Die Sammlung von Gebeten ist sehr persönlicher Art. Jede Schwester hat sich einen Psalm, einen liturgischen oder literarischen Text, eine Passage aus der Bibel – oder auch ein Bild ausgesucht – und ihre Gedanken dazu niedergeschrieben. Es gab keine Absprache oder formalen Vorgaben. Die einen schreiben kurz, sachlich und ohne Umschweife, andere ausführlich, mal innig, mal witzig, mal stilsicher und eloquent.
"Psalm 23
Der Herr ist mein Hirte. Nichts wird mir fehlen. Er lässt mich lagern auf grünen Auen, und führt mich zum Ruheplatz am Wasser/
Dieser Psalm ist einer meiner Lieblingspsalmen, weil er das Wesentliche meines Lebens aussagt. Jeder Vers trifft meine Situation; dies ist mein Psalm!"
Das Tor in den Klosterbereich wird jedem geöffnet, der Stille oder Rat oder einen Raum zum Beten sucht. Mit dem Buch "Meine Hoffnung Gott anvertrauen" wollten die Schwestern eine Tür öffnen, die den Gast noch tiefer mit hineinnimmt in die betende Gemeinschaft – sagen Schwester Scholastika, Schwester Ulrike und die Äbtissin des Klosters, Mutter Franziska. Denn – das wird der Leser schnell merken – auch Klosterschwestern sind keineswegs Heilige. Sie haben Zweifel und Fragen wie jeder Mensch.
Mutter Franziska: "Wenn der Leser das eigene Leben reflektieren kann bzw. ehrlich anschauen kann: Ja, bei mir ist das auch so, dass ich Heimatlosigkeit erlebe, dass mein Alltag mühsam ist, dass ich es trotzdem mit Gott verknüpfen kann – dann ist mit dem Buch sehr viel gewonnen."
"Wir öffnen ein wenig unseren Gebetsraum – dass es nicht darum geht, irgendetwas fertig hinzustellen: So ist es. Sondern es wird ein Raum geöffnet, den man betreten kann, in dem man auch Orientierung finden kann."
"Psalm 27
Du Gott, der du mir Hilfe bist, verstoße mich nicht, verlasse mich nimmer, Du Gott meines Heiles!
Ja, mögen mich auch Vater und Mutter verlassen – Er holt mich heim.
Heimweh hatte ich nie, auch Heimatgefühle sind mir fremd. Das große Wort Heimat ist mir immer ein Rätsel geblieben. Es blieb immer eine Spur von Fremdheit, von unbeheimatet sein. Aber im Kloster – sollte man meinen! - das ist nun endlich der Ort, der mir zur Heimat wird. Leider nein, wieder nichts. Eines Abends in der Einsamkeit meins Zimmers suche ich Trost in meinem Lieblingspsalm 27, nehme die Übersetzung von Martin Buber dazu. Und dann dieser Satz: Er holt mich heim. Ich stutze. Lese ihn, sage ihn vor mich hin, wieder und wieder, immer wieder: Er holt mich heim. Er holt mich heim. Er holt mich heim. Er holt mich heim."

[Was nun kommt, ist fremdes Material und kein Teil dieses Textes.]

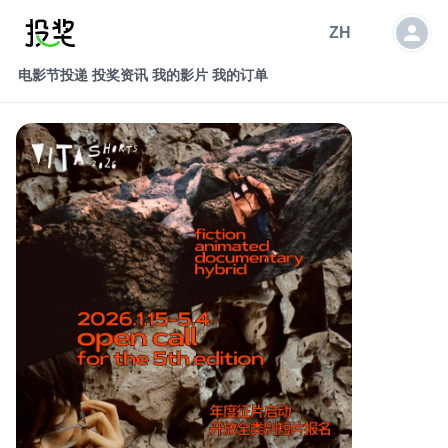
ZH
电影节投递
投奖资讯
我的影片
我的订单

Schwester Ulrike: "Also, wenn eine Schwester den Psalm 27 spricht, dann kann ich hier im Grunde sehen, was da an emotionaler Basis drunterliegt, was für Gedanken ihr kommen, wenn sie den Text hört – also im Grunde ist das eine Ebene unterhalb der im Gottesdienst hörbaren und sichtbaren Ebene."

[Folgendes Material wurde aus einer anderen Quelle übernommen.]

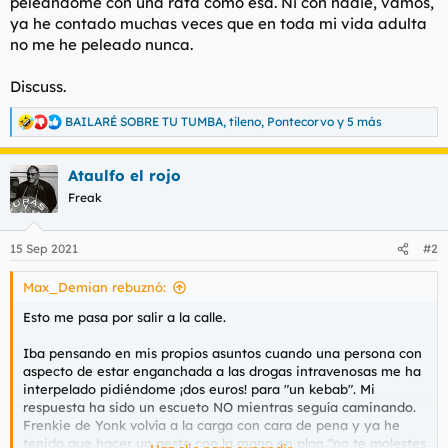
peleándome con una rata como esa. Ni con nadie, vamos,
ya he contado muchas veces que en toda mi vida adulta
no me he peleado nunca.
Discuss.
BAILARÉ SOBRE TU TUMBA
,
tileno
,
Pontecorvo
y 5 más
R
e
a
Ataulfo el rojo
c
c
Freak
i
o
n
15 Sep 2021
#2
e
s
Max_Demian rebuznó:
:
Esto me pasa por salir a la calle.
Iba pensando en mis propios asuntos cuando una persona con
aspecto de estar enganchada a las drogas intravenosas me ha
interpelado pidiéndome ¡dos euros! para "un kebab". Mi
respuesta ha sido un escueto NO mientras seguía caminando.
Frenkie de Yonk volvía a la carga con cara de pena y ya he
tenido que hacer un gesto con la mano en plan "no te molestes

Schwester Scholastika: "Zu Psalm 27 haben sich zwei Schwestern darüber Gedanken gemacht, die eine hat über drei Seiten oder vier Seiten geschrieben, was sie bewegt, die andere hat ein modernes Gedicht dazu gesetzt und das quasi als Interpretation gegeben – da sieht man sehr deutlich die Unterschiedlichkeit der Ansätze."
Die begleitenden Meditationen der Schwestern sind sehr persönlich, ihre Herkunft bleibt allerdings anonym – nicht nur für den Leser, sondern auch für die Mitschwestern. Diskretion ist den Ordensfrauen wichtig. Aber – wie gesagt – auch sie sind Menschen.

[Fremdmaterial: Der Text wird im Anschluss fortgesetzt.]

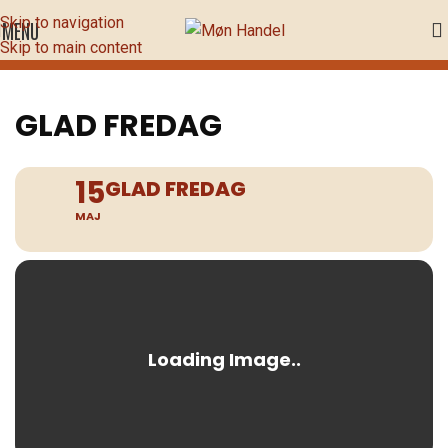
Skip to navigation
MENU
Skip to main content
GLAD FREDAG
15
GLAD FREDAG
MAJ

Mutter Franziska: "Natürlich ist es klar, dass wir untereinander denken: Oh, das könnte von der Schwester sein oder jenes von dieser Schwester sein, aber im Letzten wissen wir es nicht."
Schwester Ulrike: "Es geht nicht um die Autorin, sondern es geht darum, dass der Text zum Leser, zur Leserin spricht, also dass sie oder er durch den Text selber inspiriert wird, ins Gebet zu kommen."
Mutter Franziska: "Und es war wirklich so, dass alle mitmachen wollten, von Anfang an, es war nicht so, dass eine gesagt hätte: Das kann ich nicht, das möchte ich nicht, sondern alle waren nicht nur bereit, sondern sehr interessiert, mitzuschreiben. Von der 93- bis zur 27-jährigen alle."
"Mach mein Gesicht frei, mach mich schön.
Wer mich entlarvt hat, wird mich finden
Ich hab Gesichter, mehr als zwei
Augen, die tasten vor dem Blinden
Herzen aus Angst, die vor Angst vergehn
Leg mein Gesicht frei, mach mich schön. ..."
(von Huub Oosterhuis)
"Dieses Gebet ist für mich Ausdruck meiner Sehnsucht, authentisch zu sein: Mit der Schönheit gesegnet zu sein, die von innen kommt. Es ist ein Gebet, das mir Mut macht, mich mit all dem, was mir unsympathisch ist an mir, aus auseinanderzusetzen und mich damit vor Gott zu stellen."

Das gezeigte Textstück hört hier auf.